The energy transition is creating a grid stability crisis. Solar and wind generation is intermittent — output swings with weather, not demand. When a large solar farm drops offline suddenly or wind generation undershoots forecast, grid operators have minutes to dispatch backup capacity before frequency deviates enough to trigger automatic shutoffs.
The model predicts grid stability margins given current generation mix, demand curve, weather forecast, and interconnect flows. A second module handles multi-step load forecasting — predicting demand 1h, 6h, and 24h out — so operators can pre-position reserves. This builds on the wind energy work already in production, adding the demand-side and interconnect complexity of a real grid.
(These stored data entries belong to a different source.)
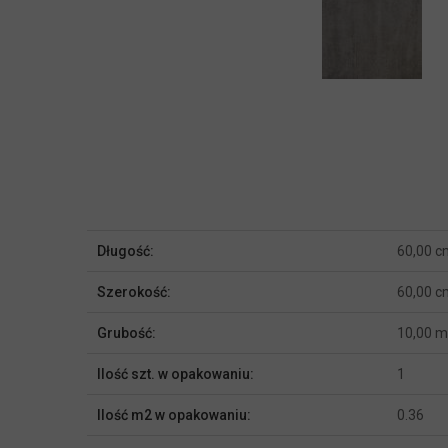
Więcej
Długość:
60,00 c
informacji
Szerokość:
60,00 c
Grubość:
10,00 
Ilość szt. w opakowaniu:
1
Ilość m2 w opakowaniu:
0.36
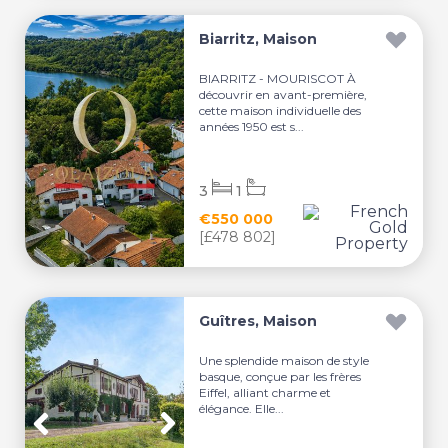
Biarritz, Maison
BIARRITZ - MOURISCOT À
découvrir en avant-première,
cette maison individuelle des
années 1950 est s...
3
1
€550 000
[£478 802]
Guîtres, Maison
Une splendide maison de style
basque, conçue par les frères
Eiffel, alliant charme et
élégance. Elle...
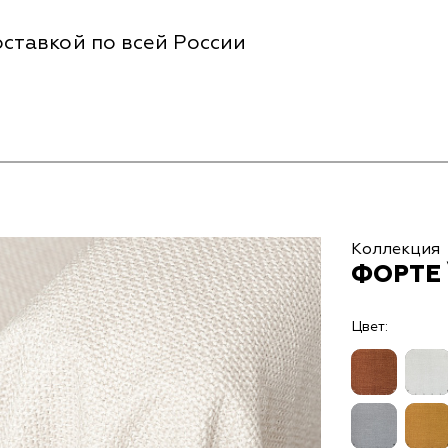
ставкой по всей России
Коллекция
ФОРТЕ 
Цвет:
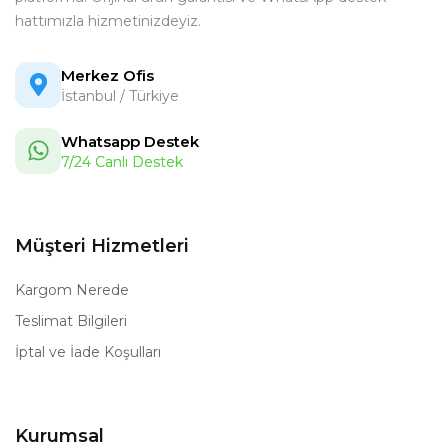
hattımızla hizmetinizdeyiz.
Merkez Ofis
İstanbul / Türkiye
Whatsapp Destek
7/24 Canlı Destek
Müşteri Hizmetleri
Kargom Nerede
Teslimat Bilgileri
İptal ve İade Koşulları
Kurumsal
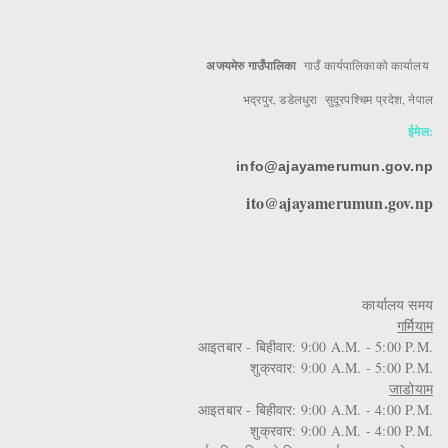
अजयमेरु गाउँपालिका
गाउँ कार्यपालिकाको कार्यालय
भद्रपुर, डडेलधुरा सुदूरपश्चिम प्रदेश, नेपाल
ईमेल:
info@ajayamerumun.gov.np
ito@ajayamerumun.gov.np
कार्यालय समय
गर्मियाम
आइतबार - बिहीवार: 9:00 A.M. - 5:00 P.M.
शुक्रवार: 9:00 A.M. - 5:00 P.M.
जाडोयाम
आइतबार - बिहीवार: 9:00 A.M. - 4:00 P.M.
शुक्रवार: 9:00 A.M. - 4:00 P.M.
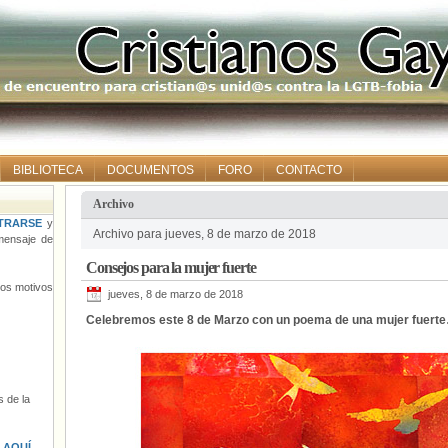
BIBLIOTECA
DOCUMENTOS
FORO
CONTACTO
Archivo
TRARSE
y
Archivo para jueves, 8 de marzo de 2018
ensaje de
Consejos para la mujer fuerte
tros motivos
jueves, 8 de marzo de 2018
Celebremos este 8 de Marzo con un poema de una mujer fuert
 de la
s
AQUÍ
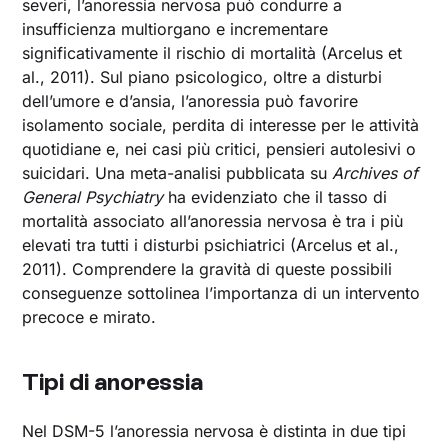
severi, l’anoressia nervosa può condurre a
insufficienza multiorgano e incrementare
significativamente il rischio di mortalità (Arcelus et
al., 2011). Sul piano psicologico, oltre a disturbi
dell’umore e d’ansia, l’anoressia può favorire
isolamento sociale, perdita di interesse per le attività
quotidiane e, nei casi più critici, pensieri autolesivi o
suicidari. Una meta-analisi pubblicata su
Archives of
General Psychiatry
ha evidenziato che il tasso di
mortalità associato all’anoressia nervosa è tra i più
elevati tra tutti i disturbi psichiatrici (Arcelus et al.,
2011). Comprendere la gravità di queste possibili
conseguenze sottolinea l’importanza di un intervento
precoce e mirato.
Tipi di anoressia
Nel DSM-5 l’anoressia nervosa è distinta in due tipi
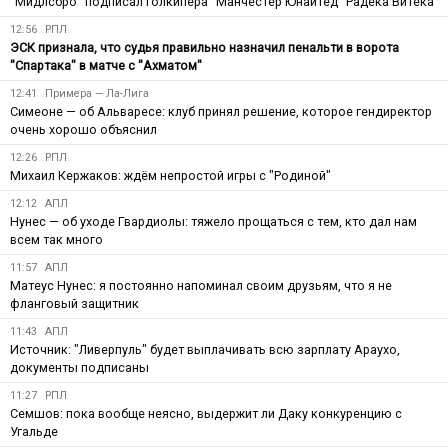
"Мидлсбро" подписал голкипера "Манчестер Юнайтед" Радека Витека
12:56
РПЛ
ЭСК признала, что судья правильно назначил пенальти в ворота
"Спартака" в матче с "Ахматом"
12:41
Примера — Ла-Лига
Симеоне — об Альваресе: клуб принял решение, которое гендиректор
очень хорошо объяснил
12:26
РПЛ
Михаил Кержаков: ждём непростой игры с "Родиной"
12:12
АПЛ
Нунес — об уходе Гвардиолы: тяжело прощаться с тем, кто дал нам
всем так много
11:57
АПЛ
Матеус Нунес: я постоянно напоминал своим друзьям, что я не
фланговый защитник
11:43
АПЛ
Источник: "Ливерпуль" будет выплачивать всю зарплату Араухо,
документы подписаны
11:27
РПЛ
Семшов: пока вообще неясно, выдержит ли Даку конкуренцию с
Угальде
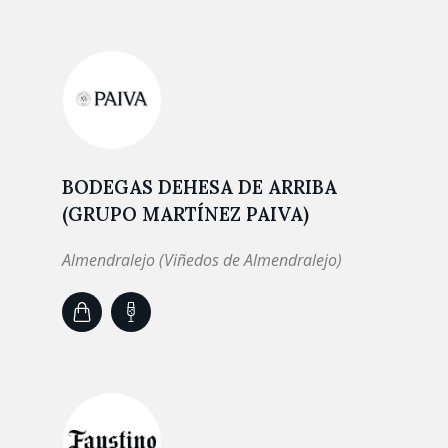
BODEGAS DEHESA DE ARRIBA
(GRUPO MARTÍNEZ PAIVA)
Almendralejo (Viñedos de Almendralejo)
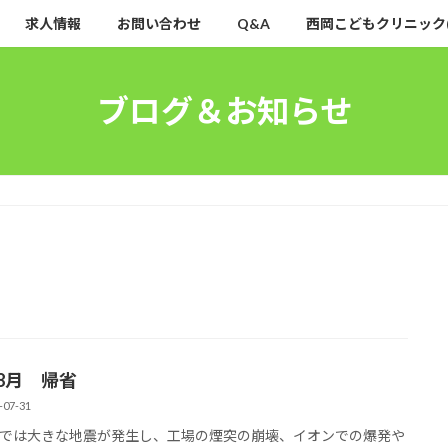
求人情報
お問い合わせ
Q&A
西岡こどもクリニック
ブログ＆お知らせ
年8月 帰省
-07-31
では大きな地震が発生し、工場の煙突の崩壊、イオンでの爆発や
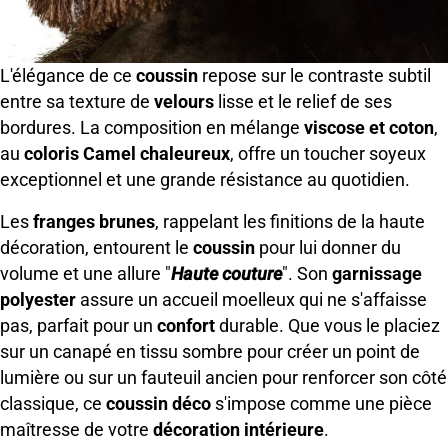
L'élégance de ce
coussin
repose sur le contraste subtil
entre sa texture de
velours
lisse et le relief de ses
bordures. La composition en mélange
viscose et coton
,
au
coloris Camel chaleureux
, offre un toucher soyeux
exceptionnel et une grande résistance au quotidien.
Les
franges brunes
, rappelant les finitions de la haute
décoration, entourent le
coussin
pour lui donner du
volume et une allure "
Haute couture
". Son
garnissage
polyester
assure un accueil moelleux qui ne s'affaisse
pas, parfait pour un
confort
durable. Que vous le placiez
sur un canapé en tissu sombre pour créer un point de
lumière ou sur un fauteuil ancien pour renforcer son côté
classique, ce
coussin déco
s'impose comme une pièce
maîtresse de votre
décoration intérieure
.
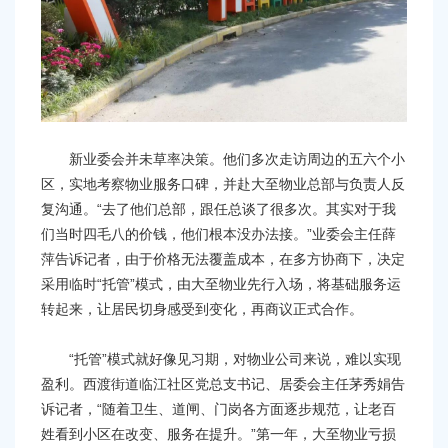
新业委会并未草率决策。他们多次走访周边的五六个小
区，实地考察物业服务口碑，并赴大至物业总部与负责人反
复沟通。“去了他们总部，跟任总谈了很多次。其实对于我
们当时四毛八的价钱，他们根本没办法接。”业委会主任薛
萍告诉记者，由于价格无法覆盖成本，在多方协商下，决定
采用临时“托管”模式，由大至物业先行入场，将基础服务运
转起来，让居民切身感受到变化，再商议正式合作。
“托管”模式就好像见习期，对物业公司来说，难以实现
盈利。西渡街道临江社区党总支书记、居委会主任茅秀娟告
诉记者，“随着卫生、道闸、门岗各方面逐步规范，让老百
姓看到小区在改变、服务在提升。”第一年，大至物业亏损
Drilling a single well costs $5M–$50M. A significant portion of that cost is Non-Productive Time (NPT) — stuck pipe, lost circulation, well control events, equipment failure. These events don't come out of nowhere: drilling parameters and downhole sensor readings change in characteristic patterns 30–60 minutes before the event, but the patterns are subtle enough that a driller running in real time will miss them.
This project builds a real-time anomaly model on drilling logs — WOB, RPM, ECD, torque, ROP, gamma ray, pressure — that flags the precursor signature before the event materializes. It's the natural next step from volve-prod-001 (same North Sea domain, same Equinor data), and it introduces a new requirement for the harness: streaming inference, not batch retraining.
The system's intelligence layer depends on which model is running. Right now, model selection is manual — a human notices a new release, evaluates it, and decides whether to swap. This is a bottleneck. Autonomous benchmarking removes it: the system monitors model release feeds, pulls candidates to a staging partition, runs them against a fixed suite of real past pipeline tasks, and reports quality/speed/memory tradeoffs. The swap decision stays human. Everything else is automated.
The pipeline currently improves its code but doesn't learn from its own improvement patterns. Self-evaluation closes that loop. Every patch gets a quality score based on what happens downstream — did it pass Tester? Did it hold up 48 hours later? Did Artemis reference it in future tasks as a working pattern? Every research finding gets scored: did it lead to real improvements, and how long before it materialized? Over time, agents tune their strategy toward what actually works.
TradeShadow is running live on six crypto pairs with the same self-improving infrastructure maintaining it. The next step is market expansion: an equities module (momentum + sector rotation) and a higher-volatility crypto module (SOL, AVAX, LINK with tighter position sizing) as independently isolated components. Each runs its own risk envelope. A bad run in equities has zero contact with the crypto module — shared infrastructure, zero shared state.
The ML harness is proving its architecture on public datasets: fault detection at F1 0.942, cross-fleet generalization at F1 0.9375, 1.8M-row SCADA processing. The next phase is private industrial data partnerships — the same harness deployed against a customer's live sensor stream. Autonomous retraining fires when drift thresholds are crossed. The customer gets a model that improves itself as their equipment ages, not one that degrades silently.